◆ SOURCE DATA:
# # # #

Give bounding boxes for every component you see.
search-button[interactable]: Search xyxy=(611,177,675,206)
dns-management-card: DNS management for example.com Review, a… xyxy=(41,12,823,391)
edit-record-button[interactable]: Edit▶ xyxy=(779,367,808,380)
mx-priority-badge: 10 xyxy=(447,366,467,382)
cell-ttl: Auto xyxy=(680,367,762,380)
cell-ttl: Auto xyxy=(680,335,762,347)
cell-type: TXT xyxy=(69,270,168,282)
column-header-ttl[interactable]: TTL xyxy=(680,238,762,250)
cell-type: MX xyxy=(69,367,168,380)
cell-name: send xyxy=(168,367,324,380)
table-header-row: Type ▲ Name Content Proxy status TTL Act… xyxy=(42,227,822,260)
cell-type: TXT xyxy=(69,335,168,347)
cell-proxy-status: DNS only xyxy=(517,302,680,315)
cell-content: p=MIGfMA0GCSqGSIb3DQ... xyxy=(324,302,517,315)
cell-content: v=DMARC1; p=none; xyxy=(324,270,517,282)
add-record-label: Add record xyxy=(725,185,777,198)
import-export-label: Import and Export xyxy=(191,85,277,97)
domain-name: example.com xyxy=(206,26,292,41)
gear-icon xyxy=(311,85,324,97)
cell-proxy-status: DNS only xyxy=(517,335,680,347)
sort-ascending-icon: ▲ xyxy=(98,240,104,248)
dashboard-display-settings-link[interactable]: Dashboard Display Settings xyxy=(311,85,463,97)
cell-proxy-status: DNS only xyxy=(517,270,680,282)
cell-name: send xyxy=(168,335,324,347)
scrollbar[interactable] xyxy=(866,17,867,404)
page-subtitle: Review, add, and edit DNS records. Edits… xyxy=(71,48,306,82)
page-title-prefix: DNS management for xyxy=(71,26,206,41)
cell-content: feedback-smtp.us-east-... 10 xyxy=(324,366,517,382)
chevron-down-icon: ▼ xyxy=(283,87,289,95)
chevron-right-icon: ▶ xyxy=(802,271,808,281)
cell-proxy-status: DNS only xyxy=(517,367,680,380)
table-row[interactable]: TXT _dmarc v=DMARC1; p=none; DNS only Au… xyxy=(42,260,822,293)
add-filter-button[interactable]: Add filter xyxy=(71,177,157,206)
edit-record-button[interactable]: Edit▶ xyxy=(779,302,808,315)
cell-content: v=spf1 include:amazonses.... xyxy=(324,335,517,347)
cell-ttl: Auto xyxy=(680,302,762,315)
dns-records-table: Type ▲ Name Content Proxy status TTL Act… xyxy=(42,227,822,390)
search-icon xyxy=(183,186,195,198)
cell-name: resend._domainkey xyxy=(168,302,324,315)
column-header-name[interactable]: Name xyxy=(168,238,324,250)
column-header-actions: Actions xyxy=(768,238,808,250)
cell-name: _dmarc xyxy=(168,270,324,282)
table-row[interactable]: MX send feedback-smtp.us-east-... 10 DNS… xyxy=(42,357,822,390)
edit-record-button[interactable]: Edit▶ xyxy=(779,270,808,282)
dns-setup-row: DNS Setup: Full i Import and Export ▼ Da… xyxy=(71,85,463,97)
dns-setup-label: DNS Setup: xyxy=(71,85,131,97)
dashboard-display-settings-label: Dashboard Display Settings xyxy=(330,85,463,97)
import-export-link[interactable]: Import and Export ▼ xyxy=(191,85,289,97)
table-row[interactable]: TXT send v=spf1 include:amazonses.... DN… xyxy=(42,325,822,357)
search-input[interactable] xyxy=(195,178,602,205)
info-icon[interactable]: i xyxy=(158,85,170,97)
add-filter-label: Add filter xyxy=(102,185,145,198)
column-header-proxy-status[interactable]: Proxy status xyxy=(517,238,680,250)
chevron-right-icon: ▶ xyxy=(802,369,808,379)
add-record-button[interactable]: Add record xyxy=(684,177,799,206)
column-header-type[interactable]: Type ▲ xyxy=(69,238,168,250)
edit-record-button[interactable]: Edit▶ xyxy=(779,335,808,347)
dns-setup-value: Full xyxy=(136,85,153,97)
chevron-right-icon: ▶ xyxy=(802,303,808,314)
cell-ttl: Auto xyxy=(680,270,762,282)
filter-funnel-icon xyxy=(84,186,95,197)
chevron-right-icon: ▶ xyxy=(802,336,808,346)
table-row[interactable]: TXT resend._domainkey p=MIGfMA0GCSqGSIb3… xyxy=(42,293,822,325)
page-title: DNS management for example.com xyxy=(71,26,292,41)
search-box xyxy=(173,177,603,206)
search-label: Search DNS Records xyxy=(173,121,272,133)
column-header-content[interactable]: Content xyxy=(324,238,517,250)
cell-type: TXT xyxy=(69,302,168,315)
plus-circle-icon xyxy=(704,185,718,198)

# # # #

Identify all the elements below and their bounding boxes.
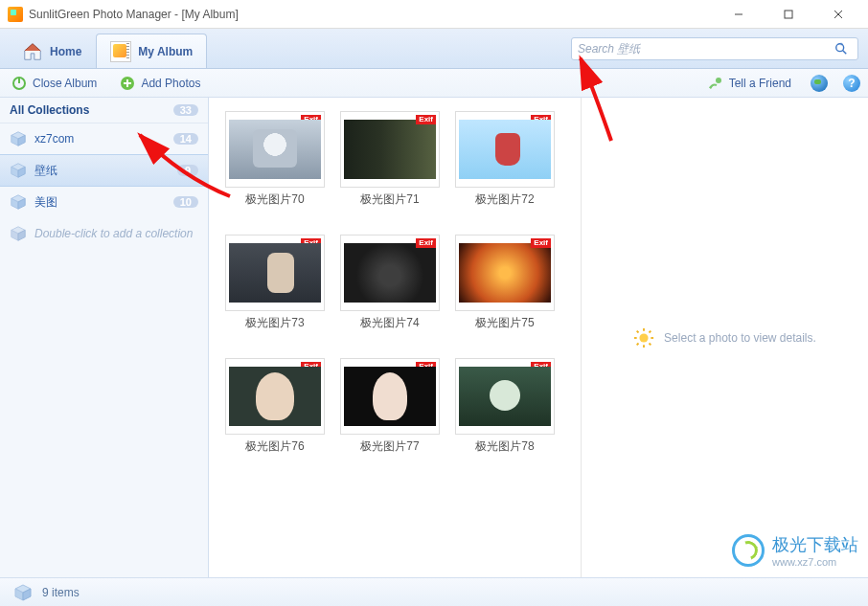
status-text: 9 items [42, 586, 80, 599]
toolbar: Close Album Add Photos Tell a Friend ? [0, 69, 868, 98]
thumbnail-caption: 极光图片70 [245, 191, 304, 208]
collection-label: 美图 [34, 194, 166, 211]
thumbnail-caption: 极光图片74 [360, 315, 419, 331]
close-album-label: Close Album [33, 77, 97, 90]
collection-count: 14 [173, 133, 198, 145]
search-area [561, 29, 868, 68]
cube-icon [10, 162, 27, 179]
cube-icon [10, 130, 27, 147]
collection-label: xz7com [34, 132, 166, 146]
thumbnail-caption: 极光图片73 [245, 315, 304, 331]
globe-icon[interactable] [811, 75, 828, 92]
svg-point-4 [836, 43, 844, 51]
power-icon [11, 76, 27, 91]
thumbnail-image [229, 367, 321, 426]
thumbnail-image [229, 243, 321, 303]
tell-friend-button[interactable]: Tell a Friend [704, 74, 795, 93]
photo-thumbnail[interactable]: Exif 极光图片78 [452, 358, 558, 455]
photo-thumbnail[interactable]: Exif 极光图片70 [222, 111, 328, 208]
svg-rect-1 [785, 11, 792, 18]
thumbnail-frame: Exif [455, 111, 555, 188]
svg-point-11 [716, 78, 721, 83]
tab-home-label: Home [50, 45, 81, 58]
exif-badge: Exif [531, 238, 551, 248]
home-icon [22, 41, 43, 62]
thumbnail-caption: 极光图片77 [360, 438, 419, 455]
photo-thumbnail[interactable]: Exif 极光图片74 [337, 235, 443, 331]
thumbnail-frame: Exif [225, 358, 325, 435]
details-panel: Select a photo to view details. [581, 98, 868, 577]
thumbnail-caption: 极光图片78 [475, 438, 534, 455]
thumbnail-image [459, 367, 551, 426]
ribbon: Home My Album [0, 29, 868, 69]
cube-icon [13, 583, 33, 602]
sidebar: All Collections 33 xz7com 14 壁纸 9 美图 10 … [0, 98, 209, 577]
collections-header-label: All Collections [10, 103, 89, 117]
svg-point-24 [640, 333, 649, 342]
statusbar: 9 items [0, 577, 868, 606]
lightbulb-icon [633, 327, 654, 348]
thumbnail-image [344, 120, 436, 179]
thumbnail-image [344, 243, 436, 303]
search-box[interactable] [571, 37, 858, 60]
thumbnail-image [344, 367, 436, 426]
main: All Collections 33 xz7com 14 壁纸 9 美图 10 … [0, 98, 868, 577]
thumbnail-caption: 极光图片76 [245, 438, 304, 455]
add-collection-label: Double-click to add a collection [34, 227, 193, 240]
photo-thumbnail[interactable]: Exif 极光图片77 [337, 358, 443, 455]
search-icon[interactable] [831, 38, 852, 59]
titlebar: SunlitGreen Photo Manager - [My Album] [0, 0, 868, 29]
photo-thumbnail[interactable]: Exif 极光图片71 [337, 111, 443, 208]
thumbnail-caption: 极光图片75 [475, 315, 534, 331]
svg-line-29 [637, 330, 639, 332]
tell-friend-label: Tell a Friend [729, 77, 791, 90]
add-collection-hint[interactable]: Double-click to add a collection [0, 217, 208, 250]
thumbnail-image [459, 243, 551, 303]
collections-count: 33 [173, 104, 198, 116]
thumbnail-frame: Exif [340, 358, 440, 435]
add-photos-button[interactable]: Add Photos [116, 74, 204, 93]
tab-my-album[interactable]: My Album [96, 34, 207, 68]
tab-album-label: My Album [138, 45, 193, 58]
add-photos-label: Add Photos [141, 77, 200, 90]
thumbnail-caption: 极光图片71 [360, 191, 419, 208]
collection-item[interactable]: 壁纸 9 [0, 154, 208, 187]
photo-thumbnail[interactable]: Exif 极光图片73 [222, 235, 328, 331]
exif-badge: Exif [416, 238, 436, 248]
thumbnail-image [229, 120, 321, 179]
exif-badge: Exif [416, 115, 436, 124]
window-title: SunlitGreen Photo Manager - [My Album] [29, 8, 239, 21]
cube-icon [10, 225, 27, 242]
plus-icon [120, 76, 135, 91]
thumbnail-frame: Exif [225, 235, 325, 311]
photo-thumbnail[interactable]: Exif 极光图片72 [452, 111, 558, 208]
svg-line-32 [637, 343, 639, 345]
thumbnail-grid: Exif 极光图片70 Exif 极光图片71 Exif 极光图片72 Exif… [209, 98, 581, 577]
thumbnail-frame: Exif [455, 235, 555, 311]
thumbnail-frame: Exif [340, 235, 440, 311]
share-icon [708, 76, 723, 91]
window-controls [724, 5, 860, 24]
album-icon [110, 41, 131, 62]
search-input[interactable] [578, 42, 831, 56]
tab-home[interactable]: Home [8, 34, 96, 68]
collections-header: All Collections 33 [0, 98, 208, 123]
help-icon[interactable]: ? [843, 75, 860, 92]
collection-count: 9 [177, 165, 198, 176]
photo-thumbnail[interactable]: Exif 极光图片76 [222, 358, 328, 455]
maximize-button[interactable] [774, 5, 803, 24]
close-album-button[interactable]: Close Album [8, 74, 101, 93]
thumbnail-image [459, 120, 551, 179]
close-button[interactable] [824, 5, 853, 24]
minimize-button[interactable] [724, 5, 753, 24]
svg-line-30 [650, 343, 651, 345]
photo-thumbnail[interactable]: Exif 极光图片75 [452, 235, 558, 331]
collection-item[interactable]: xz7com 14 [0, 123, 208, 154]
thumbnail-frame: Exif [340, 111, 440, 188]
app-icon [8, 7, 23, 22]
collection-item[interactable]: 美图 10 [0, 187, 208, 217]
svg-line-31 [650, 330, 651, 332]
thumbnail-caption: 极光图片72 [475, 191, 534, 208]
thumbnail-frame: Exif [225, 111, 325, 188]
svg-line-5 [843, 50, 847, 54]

# # # #

◆ TASK ITEM: Copy each line from the data that features the string "Photos".

◆ COMPLETED TASK:
toolbar: Close Album Add Photos Tell a Friend ? [0, 69, 868, 98]
add-photos-button[interactable]: Add Photos [116, 74, 204, 93]
add-photos-label: Add Photos [141, 77, 200, 90]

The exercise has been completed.